◆ PROBLEM DESCRIPTION
Output each entry verbatim and exclude every picture from it.

::: SUPPLIED DATA :::

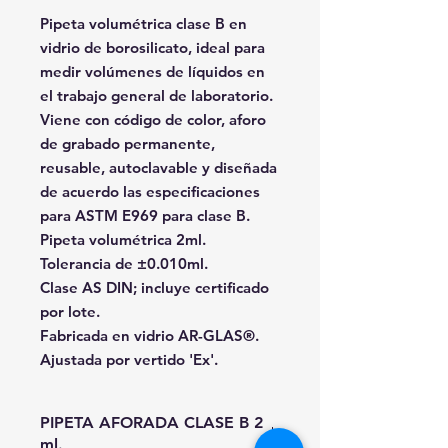
Pipeta volumétrica clase B en
vidrio de borosilicato, ideal para
medir volúmenes de líquidos en
el trabajo general de laboratorio.
Viene con código de color, aforo
de grabado permanente,
reusable, autoclavable y diseñada
de acuerdo las especificaciones
para ASTM E969 para clase B.
Pipeta volumétrica 2ml.
Tolerancia de ±0.010ml.
Clase AS DIN; incluye certificado
por lote.
Fabricada en vidrio AR-GLAS®.
Ajustada por vertido 'Ex'.
PIPETA AFORADA CLASE B 2
ml.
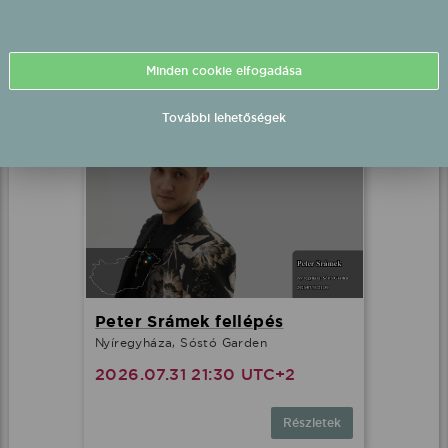
2026.07.31 20:30 UTC+2
Minden cookie elfogadása
Részletek
További lehetőségek
Peter Srámek fellépés
Nyíregyháza, Sóstó Garden
2026.07.31 21:30 UTC+2
Részletek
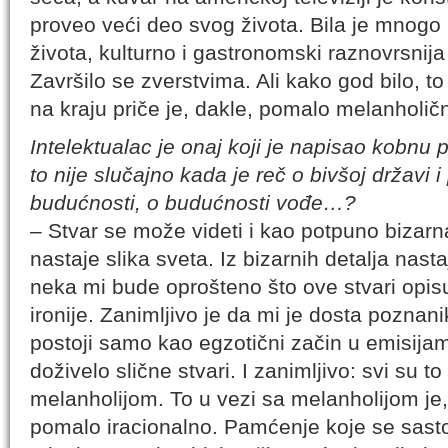
proveo veći deo svog života. Bila je mnogo 
života, kulturno i gastronomski raznovrsnij
Završilo se zverstvima. Ali kako god bilo, 
na kraju priče je, dakle, pomalo melanholičn
Intelektualac je onaj koji je napisao kobnu p
to nije slučajno kada je reč o bivšoj državi 
budućnosti, o budućnosti vođe…?
– Stvar se može videti i kao potpuno bizarna,
nastaje slika sveta. Iz bizarnih detalja nast
neka mi bude oprošteno što ove stvari opi
ironije. Zanimljivo je da mi je dosta poznan
postoji samo kao egzotični začin u emisijama
doživelo slične stvari. I zanimljivo: svi su t
melanholijom. To u vezi sa melanholijom je
pomalo iracionalno. Pamćenje koje se sastoj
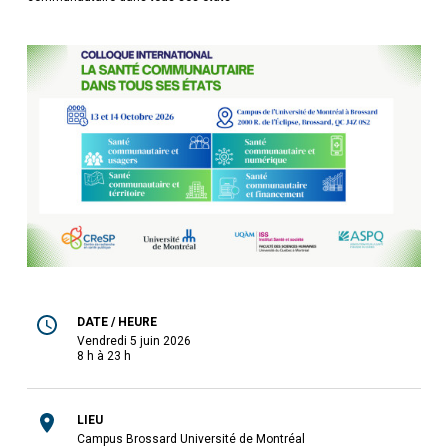
DATE / HEURE
vendredi 5 juin 2026
8 h à 23 h
LIEU
Campus Brossard Université de Montréal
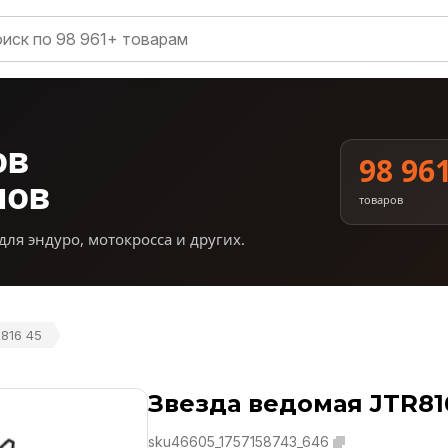
ов
98 96
нов
товаров
для эндуро, мотокросса и других.
816 45
Звезда ведомая JTR81
sku46605_1757158743_646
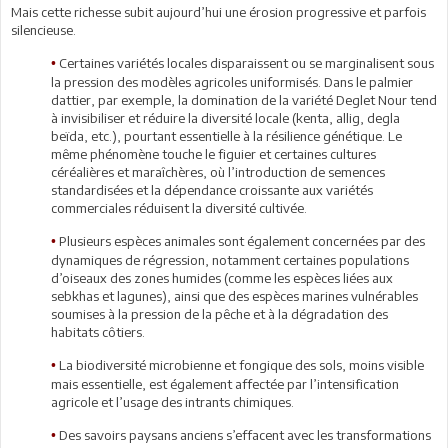
Mais cette richesse subit aujourd’hui une érosion progressive et parfois
silencieuse.
Certaines variétés locales disparaissent ou se marginalisent sous
•
la pression des modèles agricoles uniformisés. Dans le palmier
dattier, par exemple, la domination de la variété Deglet Nour tend
à invisibiliser et réduire la diversité locale (kenta, allig, degla
beïda, etc.), pourtant essentielle à la résilience génétique. Le
même phénomène touche le figuier et certaines cultures
céréalières et maraîchères, où l’introduction de semences
standardisées et la dépendance croissante aux variétés
commerciales réduisent la diversité cultivée.
Plusieurs espèces animales sont également concernées par des
•
dynamiques de régression, notamment certaines populations
d’oiseaux des zones humides (comme les espèces liées aux
sebkhas et lagunes), ainsi que des espèces marines vulnérables
soumises à la pression de la pêche et à la dégradation des
habitats côtiers.
La biodiversité microbienne et fongique des sols, moins visible
•
mais essentielle, est également affectée par l’intensification
agricole et l’usage des intrants chimiques.
Des savoirs paysans anciens s’effacent avec les transformations
•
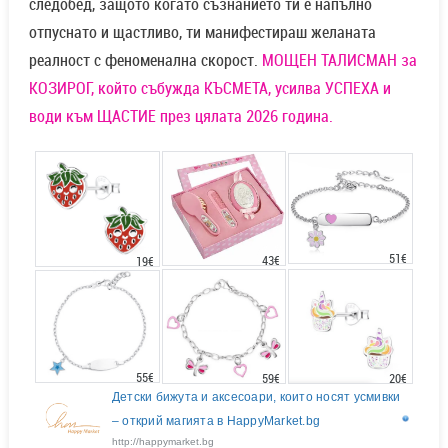
следобед, защото когато съзнанието ти е напълно
отпуснато и щастливо, ти манифестираш желаната
реалност с феноменална скорост.
МОЩЕН ТАЛИСМАН за
КОЗИРОГ, който събужда КЪСМЕТА, усилва УСПЕХА и
води към ЩАСТИЕ през цялата 2026 година.
51€
43€
19€
55€
20€
59€
Детски бижута и аксесоари, които носят усмивки
– открий магията в HappyMarket.bg
http://happymarket.bg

:::

◆ REPLY
Pipeta volumétrica clase B en
vidrio de borosilicato, ideal para
medir volúmenes de líquidos en
el trabajo general de laboratorio.
Viene con código de color, aforo
de grabado permanente,
reusable, autoclavable y diseñada
de acuerdo las especificaciones
para ASTM E969 para clase B.
Pipeta volumétrica 2ml.
Tolerancia de ±0.010ml.
Clase AS DIN; incluye certificado
por lote.
Fabricada en vidrio AR-GLAS®.
Ajustada por vertido 'Ex'.
PIPETA AFORADA CLASE B 2
ml.
2026.07.31 20:30 UTC+2
Minden cookie elfogadása
Részletek
További lehetőségek
Peter Srámek fellépés
Nyíregyháza, Sóstó Garden
2026.07.31 21:30 UTC+2
Részletek
proveo veći deo svog života. Bila je mnogo 
života, kulturno i gastronomski raznovrsnij
Završilo se zverstvima. Ali kako god bilo, 
na kraju priče je, dakle, pomalo melanholičn
Intelektualac je onaj koji je napisao kobnu p
to nije slučajno kada je reč o bivšoj državi 
budućnosti, o budućnosti vođe…?
– Stvar se može videti i kao potpuno bizarna,
nastaje slika sveta. Iz bizarnih detalja nast
neka mi bude oprošteno što ove stvari opi
ironije. Zanimljivo je da mi je dosta poznan
postoji samo kao egzotični začin u emisijama
doživelo slične stvari. I zanimljivo: svi su t
melanholijom. To u vezi sa melanholijom je
pomalo iracionalno. Pamćenje koje se sastoj
DATE / HEURE
vendredi 5 juin 2026
8 h à 23 h
LIEU
Campus Brossard Université de Montréal
ов
98 96
нов
товаров
для эндуро, мотокросса и других.
816 45
Звезда ведомая JTR81
sku46605_1757158743_646
Mais cette richesse subit aujourd’hui une érosion progressive et parfois
silencieuse.
Certaines variétés locales disparaissent ou se marginalisent sous
•
la pression des modèles agricoles uniformisés. Dans le palmier
dattier, par exemple, la domination de la variété Deglet Nour tend
à invisibiliser et réduire la diversité locale (kenta, allig, degla
beïda, etc.), pourtant essentielle à la résilience génétique. Le
même phénomène touche le figuier et certaines cultures
céréalières et maraîchères, où l’introduction de semences
standardisées et la dépendance croissante aux variétés
commerciales réduisent la diversité cultivée.
Plusieurs espèces animales sont également concernées par des
•
dynamiques de régression, notamment certaines populations
d’oiseaux des zones humides (comme les espèces liées aux
sebkhas et lagunes), ainsi que des espèces marines vulnérables
soumises à la pression de la pêche et à la dégradation des
habitats côtiers.
La biodiversité microbienne et fongique des sols, moins visible
•
mais essentielle, est également affectée par l’intensification
agricole et l’usage des intrants chimiques.
Des savoirs paysans anciens s’effacent avec les transformations
•
следобед, защото когато съзнанието ти е напълно
отпуснато и щастливо, ти манифестираш желаната
реалност с феноменална скорост.
МОЩЕН ТАЛИСМАН за
КОЗИРОГ, който събужда КЪСМЕТА, усилва УСПЕХА и
води към ЩАСТИЕ през цялата 2026 година.
51€
43€
19€
55€
20€
59€
Детски бижута и аксесоари, които носят усмивки
– открий магията в HappyMarket.bg
http://happymarket.bg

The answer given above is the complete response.